Jornal GGN – A Dívida Pública Federal (DPF) aumentou 5,8% durante o ano de 2013, chegando a R$ 2,123 trilhões, segundo informações divulgadas pelo Tesouro Nacional. Esta variação deveu-se à emissão líquida, no valor de R$ 31,53 bilhões e à apropriação positiva de juros, no valor de R$ 21,83 bilhões. Apenas em relação a novembro, o aumento correspondeu a 2,58%.
Em dezembro, a dívida pública mobiliária – em títulos públicos – interna (DPMFi) subiu 2,83%, passando de R$ 1,972 trilhão em novembro para R$ 2,028 trilhões no mês passado. Isso ocorreu porque, em dezembro, o Tesouro emitiu R$ 37,2 bilhões em títulos a mais do que resgatou. Além disso, reconheceu R$ 18,75 bilhões em juros. O reconhecimento ocorre porque a correção que o Tesouro se compromete a pagar aos investidores é incorporada gradualmente ao valor devido.
Contudo, a dívida pública externa (DPFe) caminhou na direção oposta e caiu 2,61% de novembro para dezembro, de R$ 97,22 bilhões para R$ 94,68 bilhões. A queda ocorreu apesar da alta de 0,76% do dólar no mês passado.
A DPMFi teve seu estoque ampliado em 2,83%, ao passar de R$ 1,972 trilhão para R$ 2,028 trilhões, devido à emissão líquida, no valor de R$ 37,16 bilhões, e à apropriação positiva de juros, no valor de R$ 18,75 bilhões. Com relação ao estoque da DPFe, houve redução de 2,61% sobre o estoque apurado no mês de novembro, encerrando dezembro em R$ 94,68 bilhões (US$ 40,42 bilhões), sendo R$ 85,39 bilhões (US$ 36,45 bilhões) referentes à dívida mobiliária e R$ 9,29 bilhões (US$ 3,97 bilhões), à dívida contratual.
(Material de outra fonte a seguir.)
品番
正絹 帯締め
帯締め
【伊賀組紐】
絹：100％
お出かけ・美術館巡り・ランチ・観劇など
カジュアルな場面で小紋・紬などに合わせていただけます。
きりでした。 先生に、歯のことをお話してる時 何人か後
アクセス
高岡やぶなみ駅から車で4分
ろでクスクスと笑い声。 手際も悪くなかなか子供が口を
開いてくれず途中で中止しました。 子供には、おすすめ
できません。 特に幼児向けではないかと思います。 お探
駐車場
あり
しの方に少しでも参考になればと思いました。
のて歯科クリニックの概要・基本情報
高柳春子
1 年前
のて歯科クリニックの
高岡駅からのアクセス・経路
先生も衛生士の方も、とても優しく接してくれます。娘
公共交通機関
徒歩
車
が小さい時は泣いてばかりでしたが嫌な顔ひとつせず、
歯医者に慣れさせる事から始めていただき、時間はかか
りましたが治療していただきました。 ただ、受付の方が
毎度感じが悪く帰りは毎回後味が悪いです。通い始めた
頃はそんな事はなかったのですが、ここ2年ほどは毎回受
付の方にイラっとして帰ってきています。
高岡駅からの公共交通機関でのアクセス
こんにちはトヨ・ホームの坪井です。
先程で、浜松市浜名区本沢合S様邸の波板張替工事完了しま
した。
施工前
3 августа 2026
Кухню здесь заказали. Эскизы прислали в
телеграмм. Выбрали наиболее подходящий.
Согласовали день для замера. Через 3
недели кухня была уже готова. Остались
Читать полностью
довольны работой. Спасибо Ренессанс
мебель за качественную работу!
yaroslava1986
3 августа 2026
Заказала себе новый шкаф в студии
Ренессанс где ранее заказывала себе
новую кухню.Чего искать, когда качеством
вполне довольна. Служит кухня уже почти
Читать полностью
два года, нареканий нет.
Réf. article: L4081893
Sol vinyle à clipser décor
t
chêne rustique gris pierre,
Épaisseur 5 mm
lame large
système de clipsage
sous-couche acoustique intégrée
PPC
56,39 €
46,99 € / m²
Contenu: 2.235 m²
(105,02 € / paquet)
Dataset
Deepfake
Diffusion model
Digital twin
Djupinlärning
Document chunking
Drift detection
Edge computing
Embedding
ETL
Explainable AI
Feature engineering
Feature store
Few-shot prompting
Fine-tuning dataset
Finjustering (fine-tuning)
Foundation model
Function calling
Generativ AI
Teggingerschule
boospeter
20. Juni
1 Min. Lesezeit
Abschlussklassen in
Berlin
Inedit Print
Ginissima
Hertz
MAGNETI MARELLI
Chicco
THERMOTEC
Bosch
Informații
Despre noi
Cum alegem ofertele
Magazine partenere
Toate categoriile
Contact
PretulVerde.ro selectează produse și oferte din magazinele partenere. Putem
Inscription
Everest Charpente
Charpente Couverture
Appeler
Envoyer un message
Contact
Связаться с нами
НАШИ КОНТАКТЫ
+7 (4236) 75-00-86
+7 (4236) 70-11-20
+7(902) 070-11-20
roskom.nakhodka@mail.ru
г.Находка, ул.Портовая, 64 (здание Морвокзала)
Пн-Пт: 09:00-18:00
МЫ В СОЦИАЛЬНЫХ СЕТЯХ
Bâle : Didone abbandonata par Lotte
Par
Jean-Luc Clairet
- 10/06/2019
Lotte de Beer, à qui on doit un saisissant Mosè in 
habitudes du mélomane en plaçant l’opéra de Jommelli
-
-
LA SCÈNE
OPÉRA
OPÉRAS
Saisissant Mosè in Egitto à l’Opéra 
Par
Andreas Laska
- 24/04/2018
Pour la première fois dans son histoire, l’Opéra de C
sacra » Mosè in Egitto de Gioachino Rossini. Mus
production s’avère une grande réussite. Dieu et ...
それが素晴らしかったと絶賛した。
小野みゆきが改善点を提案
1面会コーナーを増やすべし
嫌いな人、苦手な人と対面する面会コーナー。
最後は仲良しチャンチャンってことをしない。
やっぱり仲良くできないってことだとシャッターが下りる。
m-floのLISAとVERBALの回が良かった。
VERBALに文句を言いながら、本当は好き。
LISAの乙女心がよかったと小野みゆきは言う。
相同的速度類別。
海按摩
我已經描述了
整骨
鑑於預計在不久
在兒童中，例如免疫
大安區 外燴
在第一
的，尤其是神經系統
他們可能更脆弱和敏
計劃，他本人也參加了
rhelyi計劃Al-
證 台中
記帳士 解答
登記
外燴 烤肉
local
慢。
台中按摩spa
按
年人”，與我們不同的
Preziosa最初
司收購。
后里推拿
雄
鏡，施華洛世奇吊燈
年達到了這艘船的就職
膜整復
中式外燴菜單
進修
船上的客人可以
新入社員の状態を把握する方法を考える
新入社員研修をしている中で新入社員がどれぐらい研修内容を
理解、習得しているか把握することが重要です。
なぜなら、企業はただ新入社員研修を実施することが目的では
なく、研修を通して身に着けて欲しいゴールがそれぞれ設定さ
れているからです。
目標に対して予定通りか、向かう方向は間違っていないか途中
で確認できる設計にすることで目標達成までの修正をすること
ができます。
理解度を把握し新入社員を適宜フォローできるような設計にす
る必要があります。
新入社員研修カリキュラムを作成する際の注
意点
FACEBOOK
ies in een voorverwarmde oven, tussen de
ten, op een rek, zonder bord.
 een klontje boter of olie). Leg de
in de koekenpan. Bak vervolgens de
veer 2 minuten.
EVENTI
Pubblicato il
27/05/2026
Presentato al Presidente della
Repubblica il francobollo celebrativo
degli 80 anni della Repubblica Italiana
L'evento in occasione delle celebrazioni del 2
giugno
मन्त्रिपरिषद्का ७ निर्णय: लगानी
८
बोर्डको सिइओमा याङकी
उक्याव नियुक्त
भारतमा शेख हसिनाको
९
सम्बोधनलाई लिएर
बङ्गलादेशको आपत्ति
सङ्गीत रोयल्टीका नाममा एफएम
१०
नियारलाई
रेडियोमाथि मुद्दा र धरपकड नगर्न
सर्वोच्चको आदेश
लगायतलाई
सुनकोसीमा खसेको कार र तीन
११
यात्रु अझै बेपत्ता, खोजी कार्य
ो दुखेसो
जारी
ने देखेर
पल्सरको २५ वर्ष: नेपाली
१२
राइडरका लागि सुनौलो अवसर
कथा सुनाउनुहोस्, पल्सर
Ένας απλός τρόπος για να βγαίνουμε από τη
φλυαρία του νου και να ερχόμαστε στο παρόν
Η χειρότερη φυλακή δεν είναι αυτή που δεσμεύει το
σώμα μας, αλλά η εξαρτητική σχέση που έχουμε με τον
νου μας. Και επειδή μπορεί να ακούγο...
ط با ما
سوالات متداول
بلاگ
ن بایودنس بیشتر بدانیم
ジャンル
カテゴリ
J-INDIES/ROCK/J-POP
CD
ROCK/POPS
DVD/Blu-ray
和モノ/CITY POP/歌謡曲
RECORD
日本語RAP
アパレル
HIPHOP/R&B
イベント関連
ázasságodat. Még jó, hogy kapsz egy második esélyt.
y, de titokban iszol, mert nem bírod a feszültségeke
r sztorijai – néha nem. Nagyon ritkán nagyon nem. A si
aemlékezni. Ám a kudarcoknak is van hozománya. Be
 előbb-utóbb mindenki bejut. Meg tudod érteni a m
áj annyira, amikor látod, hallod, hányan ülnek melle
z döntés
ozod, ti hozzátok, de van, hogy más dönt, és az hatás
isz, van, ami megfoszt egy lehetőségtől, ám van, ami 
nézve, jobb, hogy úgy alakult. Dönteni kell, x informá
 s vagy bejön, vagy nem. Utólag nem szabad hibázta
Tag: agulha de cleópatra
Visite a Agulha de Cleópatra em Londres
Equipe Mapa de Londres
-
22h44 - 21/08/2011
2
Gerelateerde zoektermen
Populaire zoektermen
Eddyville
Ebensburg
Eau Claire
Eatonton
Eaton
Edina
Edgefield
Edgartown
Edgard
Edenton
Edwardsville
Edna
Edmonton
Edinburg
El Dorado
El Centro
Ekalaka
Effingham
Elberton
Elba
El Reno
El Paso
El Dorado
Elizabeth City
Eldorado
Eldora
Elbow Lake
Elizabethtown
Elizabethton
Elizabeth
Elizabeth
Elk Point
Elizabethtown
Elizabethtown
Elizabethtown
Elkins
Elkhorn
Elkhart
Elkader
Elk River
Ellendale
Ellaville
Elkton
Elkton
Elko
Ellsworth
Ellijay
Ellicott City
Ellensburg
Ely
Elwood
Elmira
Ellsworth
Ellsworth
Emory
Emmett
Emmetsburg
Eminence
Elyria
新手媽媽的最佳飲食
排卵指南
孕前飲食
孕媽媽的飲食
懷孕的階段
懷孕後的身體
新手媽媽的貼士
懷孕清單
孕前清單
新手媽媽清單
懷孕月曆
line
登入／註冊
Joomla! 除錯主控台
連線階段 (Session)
Esse foi o terceiro mês consecutivo em que a DPF ultrapassou o nível de R$ 2 trilhões. Em dezembro do ano passado, o estoque havia ficado acima desse valor, mas caiu nos meses seguintes e oscilou em torno de R$ 1,9 trilhão durante boa parte do ano. Mesmo assim, o estoque da Dívida Pública Federal encerrou 2013 dentro da faixa de R$ 2,1 trilhões a R$ 2,24 trilhões estabelecida pelo Plano Anual de Financiamento (PAF).
No mês de dezembro, as emissões da DPF corresponderam a R$ 45,25 bilhões, enquanto os resgates alcançaram R$ 13,72 bilhões, resultando em emissão líquida de R$ 31,53 bilhões, sendo R$ 37,16 bilhões referentes à emissão líquida da DPMFi e R$ 5,63 bilhões referentes ao resgate líquido da DPFe.
O prazo médio da DPF caiu de 4,27 anos, em novembro, para 4,18 anos, em dezembro. O prazo médio da DPMFi diminuiu, ao passar de 4,15 anos para 4,06 anos. Já o prazo médio da DPFe passou de 6,79 anos para 6,76 anos. A vida média da DPF, a qual indica o prazo remanescente apenas do principal da dívida pública, passou de 6,81 anos, em novembro, para 6,72 anos, em dezembro.